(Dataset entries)
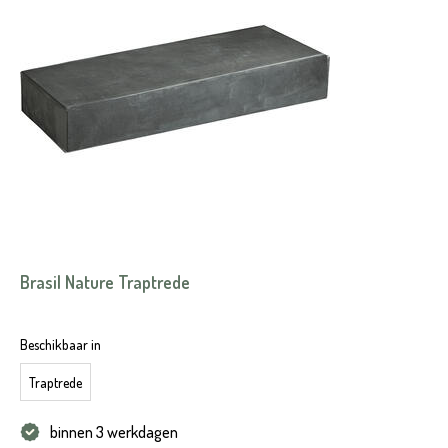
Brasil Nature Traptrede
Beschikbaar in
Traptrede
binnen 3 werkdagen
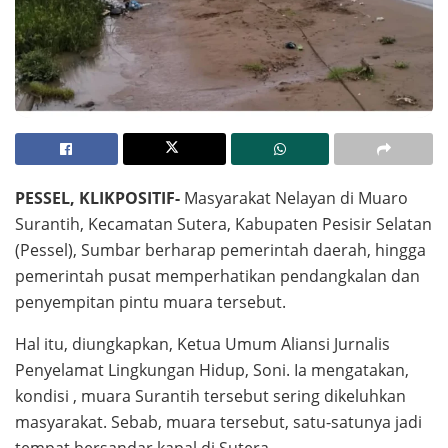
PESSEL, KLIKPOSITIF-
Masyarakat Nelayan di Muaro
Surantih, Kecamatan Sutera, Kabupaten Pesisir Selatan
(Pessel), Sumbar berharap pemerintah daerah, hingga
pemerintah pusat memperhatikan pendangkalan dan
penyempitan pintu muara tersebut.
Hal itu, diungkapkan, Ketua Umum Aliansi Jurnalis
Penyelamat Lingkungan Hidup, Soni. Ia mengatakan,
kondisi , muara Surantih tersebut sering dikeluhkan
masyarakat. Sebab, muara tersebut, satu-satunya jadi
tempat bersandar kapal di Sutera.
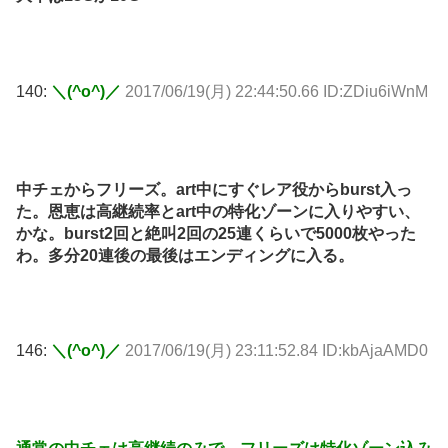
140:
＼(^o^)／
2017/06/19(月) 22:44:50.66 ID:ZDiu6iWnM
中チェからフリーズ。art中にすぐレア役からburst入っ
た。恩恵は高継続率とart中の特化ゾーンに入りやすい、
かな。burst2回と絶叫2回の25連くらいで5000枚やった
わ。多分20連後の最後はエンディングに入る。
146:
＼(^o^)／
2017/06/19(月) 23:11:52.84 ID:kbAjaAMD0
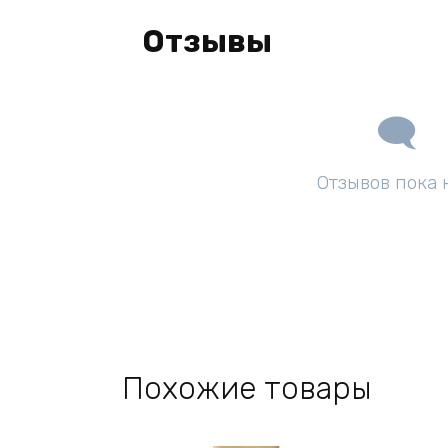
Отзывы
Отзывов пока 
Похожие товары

---

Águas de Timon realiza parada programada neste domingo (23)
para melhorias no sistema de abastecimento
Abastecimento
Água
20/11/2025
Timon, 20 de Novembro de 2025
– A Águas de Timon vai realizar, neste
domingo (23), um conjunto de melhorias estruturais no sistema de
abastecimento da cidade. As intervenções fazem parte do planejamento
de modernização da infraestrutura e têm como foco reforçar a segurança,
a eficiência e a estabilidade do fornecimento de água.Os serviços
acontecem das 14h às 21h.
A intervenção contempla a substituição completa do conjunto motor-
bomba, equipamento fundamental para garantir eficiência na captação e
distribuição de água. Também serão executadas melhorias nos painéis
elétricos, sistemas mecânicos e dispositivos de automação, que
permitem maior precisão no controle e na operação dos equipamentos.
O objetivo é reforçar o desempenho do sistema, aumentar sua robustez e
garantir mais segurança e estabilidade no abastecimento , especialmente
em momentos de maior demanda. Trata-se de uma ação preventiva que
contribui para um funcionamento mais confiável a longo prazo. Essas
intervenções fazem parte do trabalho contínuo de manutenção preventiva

§ **Goal of the exercise**: If a line in the records holds the string "mais", copy it.

§ **Response for this exercise**:
garantir mais segurança e estabilidade no abastecimento , especialmente
contribui para um funcionamento mais confiável a longo prazo. Essas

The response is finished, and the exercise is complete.